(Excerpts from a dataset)
=== Section Start ===
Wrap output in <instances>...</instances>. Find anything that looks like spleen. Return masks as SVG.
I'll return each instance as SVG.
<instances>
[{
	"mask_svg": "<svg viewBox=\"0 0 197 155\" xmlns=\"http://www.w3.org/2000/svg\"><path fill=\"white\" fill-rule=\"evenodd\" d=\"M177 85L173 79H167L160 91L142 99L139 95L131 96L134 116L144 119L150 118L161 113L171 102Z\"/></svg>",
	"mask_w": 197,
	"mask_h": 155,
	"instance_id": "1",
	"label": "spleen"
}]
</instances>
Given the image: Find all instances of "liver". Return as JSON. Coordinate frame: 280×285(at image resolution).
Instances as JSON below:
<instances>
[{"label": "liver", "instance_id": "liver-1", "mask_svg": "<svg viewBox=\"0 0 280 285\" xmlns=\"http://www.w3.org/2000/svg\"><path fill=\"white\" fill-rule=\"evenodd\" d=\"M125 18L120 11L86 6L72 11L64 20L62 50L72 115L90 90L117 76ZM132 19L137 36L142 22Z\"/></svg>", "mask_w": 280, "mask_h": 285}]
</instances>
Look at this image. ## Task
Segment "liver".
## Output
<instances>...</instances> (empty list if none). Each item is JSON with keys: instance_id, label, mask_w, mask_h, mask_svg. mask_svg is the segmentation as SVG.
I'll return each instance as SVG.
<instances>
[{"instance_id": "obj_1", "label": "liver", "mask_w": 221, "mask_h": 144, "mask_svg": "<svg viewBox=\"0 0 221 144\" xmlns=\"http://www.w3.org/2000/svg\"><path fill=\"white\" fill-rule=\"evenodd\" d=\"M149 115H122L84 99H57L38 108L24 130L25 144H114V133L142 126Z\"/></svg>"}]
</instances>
=== Section End ===
■ REQUIRED ACTION
Look above for the line containing "Look at this image. ## Task", then please write out that line and each one after it through the end, exactly, with nothing else.

■ WRITTEN SOLUTION
Look at this image. ## Task
Segment "liver".
## Output
<instances>...</instances> (empty list if none). Each item is JSON with keys: instance_id, label, mask_w, mask_h, mask_svg. mask_svg is the segmentation as SVG.
I'll return each instance as SVG.
<instances>
[{"instance_id": "obj_1", "label": "liver", "mask_w": 221, "mask_h": 144, "mask_svg": "<svg viewBox=\"0 0 221 144\" xmlns=\"http://www.w3.org/2000/svg\"><path fill=\"white\" fill-rule=\"evenodd\" d=\"M149 115H122L84 99H57L38 108L24 130L25 144H114V133L142 126Z\"/></svg>"}]
</instances>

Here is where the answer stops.